» What you need to do
Return the following from the records below: each line, word for word, starting with the line that contains "Vietnam, Julien Guerrier, elogió la capacidad" and going on through the line that contains "Los participantes coincidieron en que el foro", with nothing outside that range.

(Items from a data source)
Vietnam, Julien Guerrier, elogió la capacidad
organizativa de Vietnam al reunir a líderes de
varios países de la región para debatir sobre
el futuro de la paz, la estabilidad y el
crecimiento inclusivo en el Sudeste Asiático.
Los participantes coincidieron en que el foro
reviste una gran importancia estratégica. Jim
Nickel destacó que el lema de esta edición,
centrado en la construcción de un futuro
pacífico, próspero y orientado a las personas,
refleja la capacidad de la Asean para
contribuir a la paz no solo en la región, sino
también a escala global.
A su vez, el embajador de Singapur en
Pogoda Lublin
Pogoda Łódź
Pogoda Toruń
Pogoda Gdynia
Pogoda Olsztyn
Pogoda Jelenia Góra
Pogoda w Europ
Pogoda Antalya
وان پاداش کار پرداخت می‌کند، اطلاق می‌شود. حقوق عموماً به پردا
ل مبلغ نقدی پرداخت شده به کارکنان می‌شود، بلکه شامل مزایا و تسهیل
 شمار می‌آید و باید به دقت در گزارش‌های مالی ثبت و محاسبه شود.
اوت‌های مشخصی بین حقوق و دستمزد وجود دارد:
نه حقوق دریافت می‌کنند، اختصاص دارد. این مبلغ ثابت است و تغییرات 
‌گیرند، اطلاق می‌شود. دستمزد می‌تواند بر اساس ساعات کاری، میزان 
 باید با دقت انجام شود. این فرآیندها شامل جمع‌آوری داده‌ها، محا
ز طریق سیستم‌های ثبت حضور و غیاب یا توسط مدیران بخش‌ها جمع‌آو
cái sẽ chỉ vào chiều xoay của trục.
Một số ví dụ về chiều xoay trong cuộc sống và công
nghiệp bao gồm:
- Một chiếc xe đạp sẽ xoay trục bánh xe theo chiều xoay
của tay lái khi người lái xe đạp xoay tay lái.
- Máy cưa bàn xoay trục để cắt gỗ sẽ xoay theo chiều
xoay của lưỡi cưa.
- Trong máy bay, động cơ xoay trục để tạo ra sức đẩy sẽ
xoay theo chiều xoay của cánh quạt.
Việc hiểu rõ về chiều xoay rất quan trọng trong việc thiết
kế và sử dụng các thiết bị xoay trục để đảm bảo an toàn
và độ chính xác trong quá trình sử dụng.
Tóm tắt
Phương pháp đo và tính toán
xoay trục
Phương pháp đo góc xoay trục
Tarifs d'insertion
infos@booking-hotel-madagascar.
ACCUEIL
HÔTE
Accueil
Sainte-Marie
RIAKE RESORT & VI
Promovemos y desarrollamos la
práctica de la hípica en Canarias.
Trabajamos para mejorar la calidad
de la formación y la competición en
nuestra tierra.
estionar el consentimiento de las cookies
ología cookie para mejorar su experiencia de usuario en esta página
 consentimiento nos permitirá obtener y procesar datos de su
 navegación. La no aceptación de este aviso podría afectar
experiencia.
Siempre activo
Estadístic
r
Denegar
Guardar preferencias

--

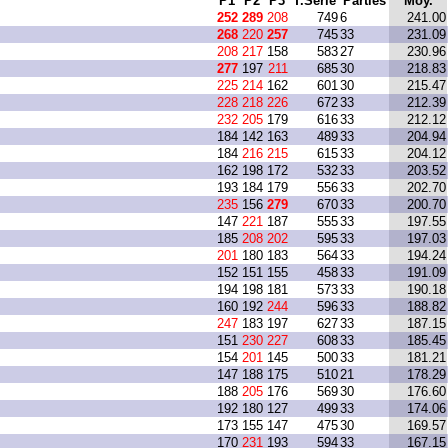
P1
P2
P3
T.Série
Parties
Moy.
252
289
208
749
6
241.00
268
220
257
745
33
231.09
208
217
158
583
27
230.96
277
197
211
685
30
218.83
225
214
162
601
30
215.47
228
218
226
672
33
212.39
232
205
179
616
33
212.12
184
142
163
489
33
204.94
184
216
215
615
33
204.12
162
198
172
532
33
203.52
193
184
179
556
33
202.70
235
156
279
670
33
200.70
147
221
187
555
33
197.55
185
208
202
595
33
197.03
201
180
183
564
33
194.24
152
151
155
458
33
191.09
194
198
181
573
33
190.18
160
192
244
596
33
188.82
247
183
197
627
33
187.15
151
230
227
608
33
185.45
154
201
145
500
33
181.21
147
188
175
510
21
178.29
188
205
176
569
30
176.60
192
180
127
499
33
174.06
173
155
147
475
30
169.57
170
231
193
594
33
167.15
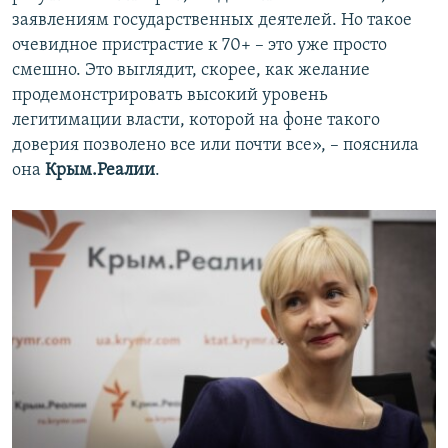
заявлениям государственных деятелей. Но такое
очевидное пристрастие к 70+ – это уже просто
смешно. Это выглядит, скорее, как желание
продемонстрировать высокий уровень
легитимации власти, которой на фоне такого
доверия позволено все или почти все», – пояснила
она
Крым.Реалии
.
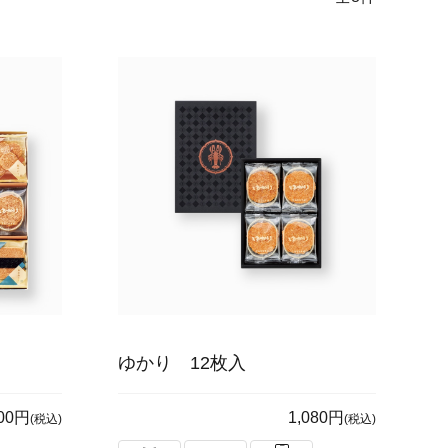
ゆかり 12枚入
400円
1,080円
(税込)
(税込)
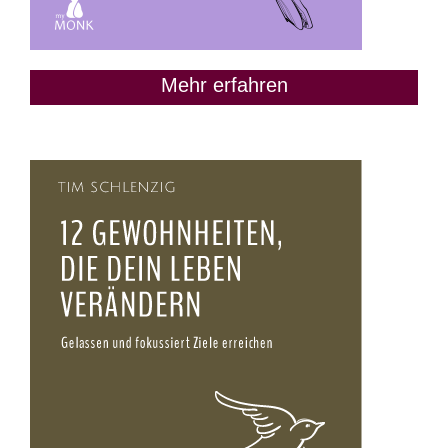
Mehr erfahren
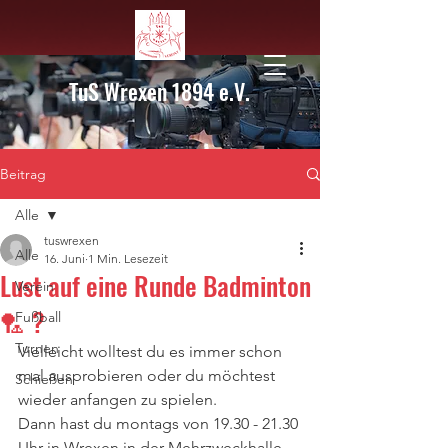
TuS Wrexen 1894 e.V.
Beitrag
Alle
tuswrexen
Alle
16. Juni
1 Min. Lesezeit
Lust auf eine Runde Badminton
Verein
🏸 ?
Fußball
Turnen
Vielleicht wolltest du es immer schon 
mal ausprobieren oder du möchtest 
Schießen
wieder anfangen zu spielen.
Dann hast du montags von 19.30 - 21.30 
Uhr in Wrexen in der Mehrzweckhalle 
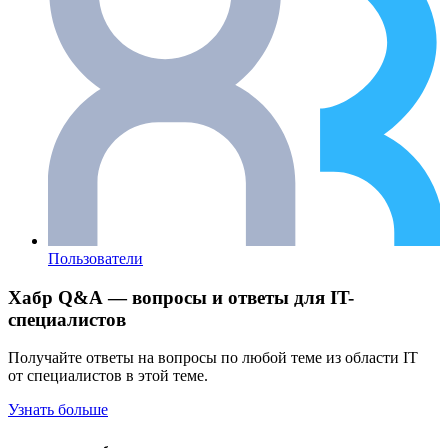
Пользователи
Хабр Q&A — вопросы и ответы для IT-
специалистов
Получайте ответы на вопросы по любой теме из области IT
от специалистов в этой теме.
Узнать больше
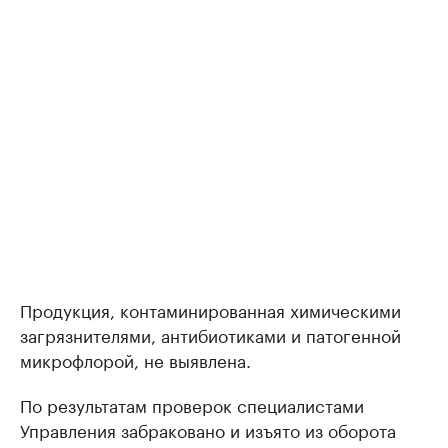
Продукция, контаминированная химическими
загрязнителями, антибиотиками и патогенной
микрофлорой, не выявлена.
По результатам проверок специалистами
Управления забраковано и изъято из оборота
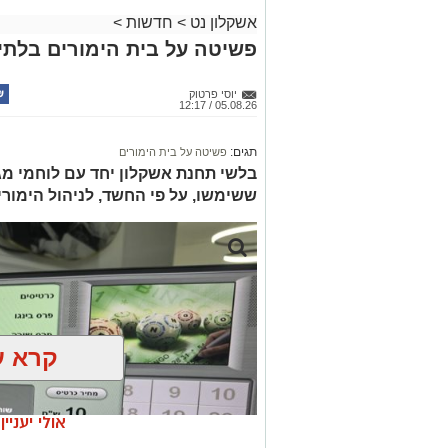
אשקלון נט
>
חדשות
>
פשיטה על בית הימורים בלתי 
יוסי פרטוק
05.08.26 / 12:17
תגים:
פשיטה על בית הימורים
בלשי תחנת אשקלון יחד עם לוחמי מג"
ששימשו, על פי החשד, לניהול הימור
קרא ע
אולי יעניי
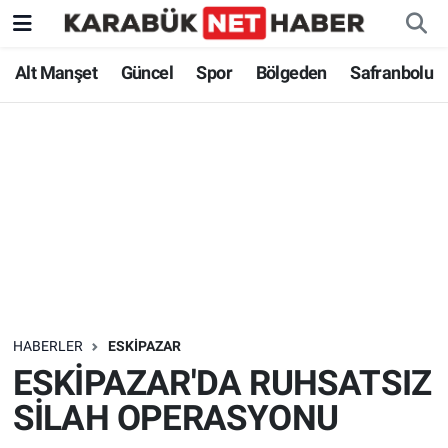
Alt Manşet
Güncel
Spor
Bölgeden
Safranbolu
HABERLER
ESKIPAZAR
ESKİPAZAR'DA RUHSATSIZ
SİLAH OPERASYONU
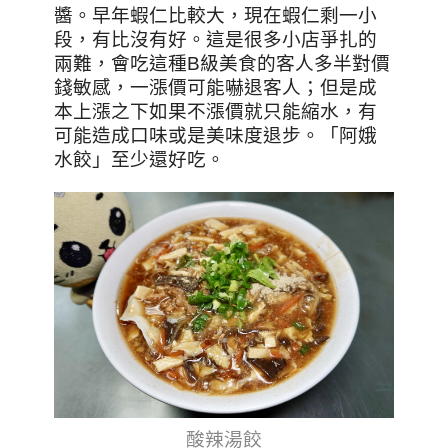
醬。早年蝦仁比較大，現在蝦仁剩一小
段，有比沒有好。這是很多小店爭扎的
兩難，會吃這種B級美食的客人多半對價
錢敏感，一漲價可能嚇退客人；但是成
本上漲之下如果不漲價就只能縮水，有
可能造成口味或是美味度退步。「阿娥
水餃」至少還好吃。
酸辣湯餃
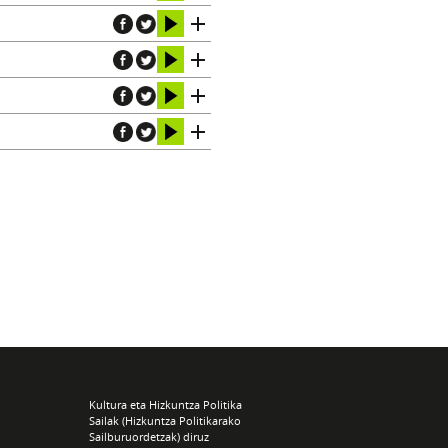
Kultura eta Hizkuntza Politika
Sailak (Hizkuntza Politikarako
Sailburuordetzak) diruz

» Response for this exercise
Vietnam, Julien Guerrier, elogió la capacidad
organizativa de Vietnam al reunir a líderes de
varios países de la región para debatir sobre
el futuro de la paz, la estabilidad y el
crecimiento inclusivo en el Sudeste Asiático.
Los participantes coincidieron en que el foro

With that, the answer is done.